Background Patients with axial spondyloarthritis (axSpA) can be classified has having ankylosing spondylitis (AS) or non-radiographic axial spondyloarthritis (nr-axSpA) according to recently described criteria (1). Data are still emerging with regard to the differing features of these two groups.

Objectives To compare the features of patients with AS and nr-axSpA.

Methods Clinical, laboratory and standardized health assessment tool data were compared for patients enrolled in a longitudinal spondyloarthritis cohort. Patients were classified according to the modified New York Criteria for AS or the ASAS classification criteria for nr-axSpA.

Results 639 patients with AS and 73 patients with nr-axSpA were included. Of the nr-axSpA patients, 40 demonstrated inflammation on MRI and 33 were classified according to clinical criteria. The proportion of male patients was higher in AS than in nr-axSpA (76.2% vs. 47.9%, p<0.0001). There was no significant difference in the presence of HLA-B27 between AS (78.9%) and nr-axSpA (72.5%) patients. The mean age of the two groups was similar (41.4y vs. 37.7y, p=0.05). There was no difference in age at the time of diagnosis (30.5y vs. 32.2y, ns) but AS patients were younger at the time of symptom onset (23.9y vs. 26.4y, p=0.03). The delay from symptom onset to diagnosis was similar (6.7y vs. 5.5y, ns). CRP and ESR levels were higher in AS than nr-axSpA (CRP 11.4 vs. 5.2, p<0.0001; ESR 13.7 vs. 9.9, p=0.018). Disease duration at the time of last clinic visit was longer for AS than for nr-axSpA patients (17. 7y vs. 12.1y, p<0.0002). There was a trend for more unemployment due to disability in AS patients although this did not reach statistical significance (15.6% versus 6.9%, p=0.052). As expected, the Bath Ankylosing Spondylitis Metrology Index was higher in AS patients (2.84 vs. 1.35, p<0.0001) although the difference in the Bath Ankylosing Spondylitis Functional Index did not meet significance (3.63 vs. 2.98, p=0.058). There was no difference in the Bath Ankylosing Spondylitis Disease Activity Index (4.40 vs. 4.67, ns), HAQ, SF-36, fatigue scale or AsQoL. The proportion of patients having ever used a biologic drug was similar (44.4% vs. 42.5%, ns) as was the proportion currently using a biologic drug (43.6% vs. 34.3%, ns). The proportions of patients treated with non-steroidal anti-inflammatory drugs, disease modifying anti-rheumatic drugs and glucocorticoids were similar. There was no significant difference in the frequency of peripheral arthritis, psoriasis, uveitis, inflammatory bowel disease, smoking or family history of SpA.

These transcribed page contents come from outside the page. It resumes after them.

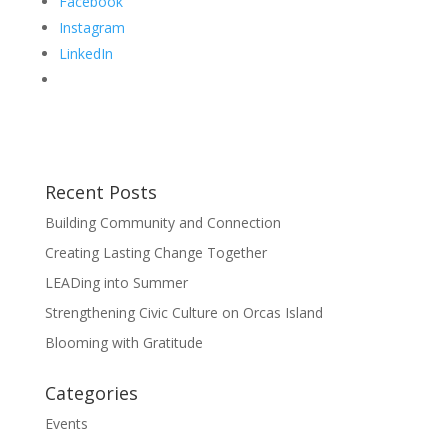
Facebook
Instagram
LinkedIn
Recent Posts
Building Community and Connection
Creating Lasting Change Together
LEADing into Summer
Strengthening Civic Culture on Orcas Island
Blooming with Gratitude
Categories
Events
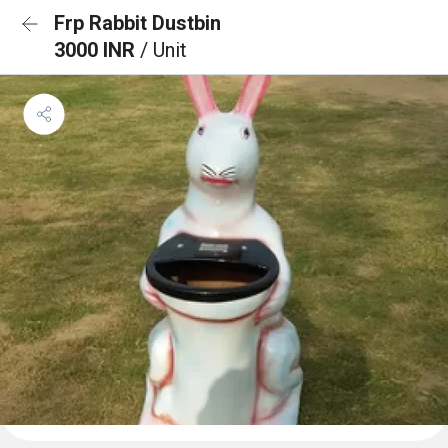
Frp Rabbit Dustbin
3000 INR
/ Unit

Conclusions In contrast to AS, nr-axSpA patients were predominantly female. The symptomatic burden of disease is comparable for axSpA subsets, but modifying factors, such as gender and degree of inflammation, appear to impact the structural consequences in the spine in nr-axSpA.

References

  1. Rudwaleit M, van der Heijde D, Landewe R, et al. The development of Assessment of SpondyloArthritis International Society classification criteria for axial spondyloarthritis (part II): validation and final selection. Ann Rheum Dis 2009;68:777–83.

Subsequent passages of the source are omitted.